**Directions:**
When the line containing "l’envoi. Le mardi" is found in the data below, copy it and each line after it through the line containing "communication contribuera au", exactly and with no others.

Dataset excerpts
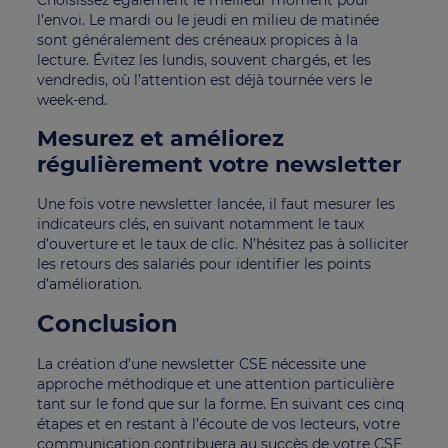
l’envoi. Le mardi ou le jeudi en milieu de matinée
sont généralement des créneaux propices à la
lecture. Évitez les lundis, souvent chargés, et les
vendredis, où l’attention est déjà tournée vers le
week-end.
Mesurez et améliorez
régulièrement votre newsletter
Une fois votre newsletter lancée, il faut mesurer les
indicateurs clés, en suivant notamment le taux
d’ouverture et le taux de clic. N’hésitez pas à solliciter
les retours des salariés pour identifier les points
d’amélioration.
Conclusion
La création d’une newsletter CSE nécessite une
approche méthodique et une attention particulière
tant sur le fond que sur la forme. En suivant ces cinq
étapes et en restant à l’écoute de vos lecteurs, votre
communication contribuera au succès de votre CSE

...

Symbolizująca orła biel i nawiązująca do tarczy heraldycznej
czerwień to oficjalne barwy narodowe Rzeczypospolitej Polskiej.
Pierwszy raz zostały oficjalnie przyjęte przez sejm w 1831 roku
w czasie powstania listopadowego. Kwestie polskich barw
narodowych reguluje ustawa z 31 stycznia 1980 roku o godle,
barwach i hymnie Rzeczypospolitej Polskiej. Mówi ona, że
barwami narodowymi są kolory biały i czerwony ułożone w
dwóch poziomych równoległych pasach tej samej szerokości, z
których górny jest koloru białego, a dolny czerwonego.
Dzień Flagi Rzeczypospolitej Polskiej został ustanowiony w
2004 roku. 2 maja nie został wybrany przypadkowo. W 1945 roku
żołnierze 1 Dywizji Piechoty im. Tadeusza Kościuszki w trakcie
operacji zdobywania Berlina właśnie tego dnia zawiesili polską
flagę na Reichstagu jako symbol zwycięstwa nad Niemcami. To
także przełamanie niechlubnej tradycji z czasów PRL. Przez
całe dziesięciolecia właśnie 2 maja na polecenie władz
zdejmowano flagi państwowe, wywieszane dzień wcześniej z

==

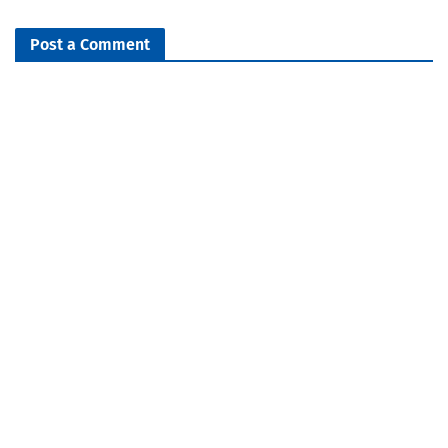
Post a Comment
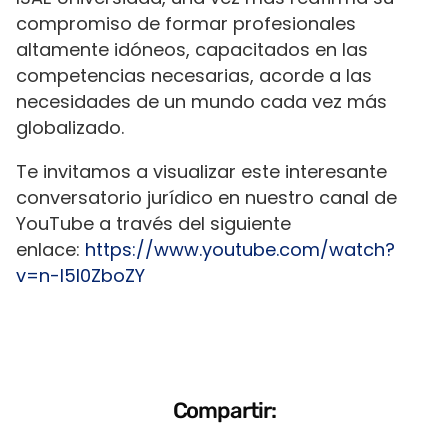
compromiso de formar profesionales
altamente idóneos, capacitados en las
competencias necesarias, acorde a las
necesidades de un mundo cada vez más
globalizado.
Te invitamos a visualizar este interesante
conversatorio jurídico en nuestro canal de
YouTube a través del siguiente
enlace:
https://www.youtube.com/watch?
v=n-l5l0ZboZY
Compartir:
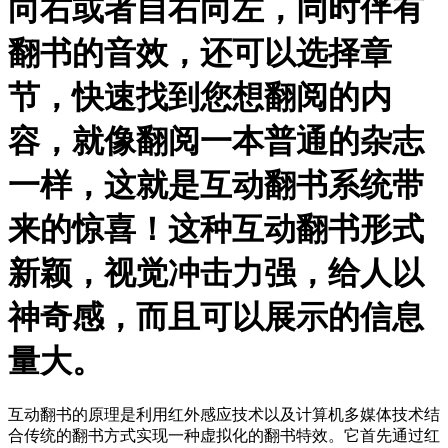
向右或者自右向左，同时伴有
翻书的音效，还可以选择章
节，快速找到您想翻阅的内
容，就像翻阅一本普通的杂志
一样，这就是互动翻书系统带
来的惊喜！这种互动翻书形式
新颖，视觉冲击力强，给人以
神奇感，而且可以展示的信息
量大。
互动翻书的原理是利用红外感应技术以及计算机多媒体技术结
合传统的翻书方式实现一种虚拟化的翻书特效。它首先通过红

**Exercise output:**
l’envoi. Le mardi ou le jeudi en milieu de matinée
sont généralement des créneaux propices à la
lecture. Évitez les lundis, souvent chargés, et les
vendredis, où l’attention est déjà tournée vers le
week-end.
Mesurez et améliorez
régulièrement votre newsletter
Une fois votre newsletter lancée, il faut mesurer les
indicateurs clés, en suivant notamment le taux
d’ouverture et le taux de clic. N’hésitez pas à solliciter
les retours des salariés pour identifier les points
d’amélioration.
Conclusion
La création d’une newsletter CSE nécessite une
approche méthodique et une attention particulière
tant sur le fond que sur la forme. En suivant ces cinq
étapes et en restant à l’écoute de vos lecteurs, votre
communication contribuera au succès de votre CSE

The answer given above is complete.